§ **ASSIGNMENT**:
Determine the number of lines in these entries that hold the word "Mortar". Give the number and nothing more.

Dataset entries:
○ ○ ○ ○ ○ ○ ○

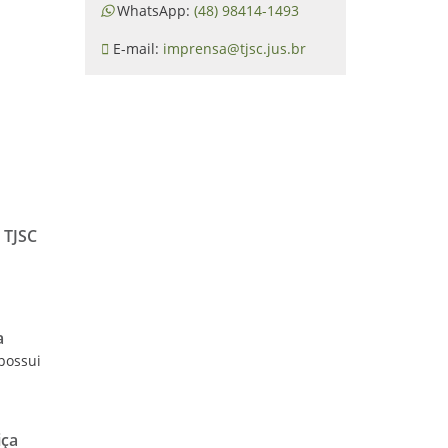
WhatsApp:
(48) 98414-1493
E-mail:
imprensa@tjsc.jus.br
 TJSC
a
 possui
iça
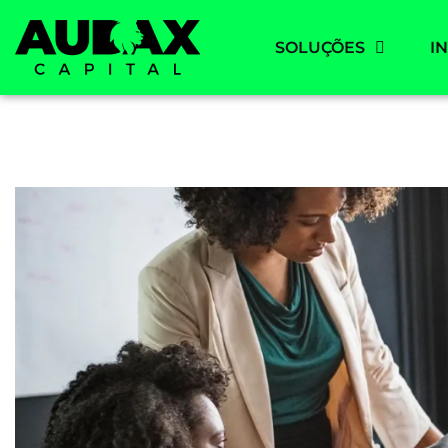
SOLUÇÕES
I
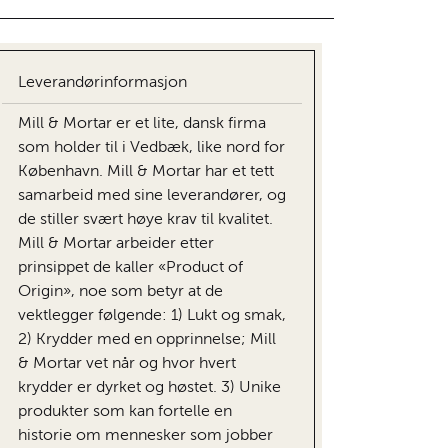
Leverandørinformasjon
Mill & Mortar er et lite, dansk firma
som holder til i Vedbæk, like nord for
København. Mill & Mortar har et tett
samarbeid med sine leverandører, og
de stiller svært høye krav til kvalitet.
Mill & Mortar arbeider etter
prinsippet de kaller «Product of
Origin», noe som betyr at de
vektlegger følgende: 1) Lukt og smak,
2) Krydder med en opprinnelse; Mill
& Mortar vet når og hvor hvert
krydder er dyrket og høstet. 3) Unike
produkter som kan fortelle en
historie om mennesker som jobber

○ ○ ○ ○ ○ ○ ○

§ **RESPONSE TO THE EXERCISE**:
4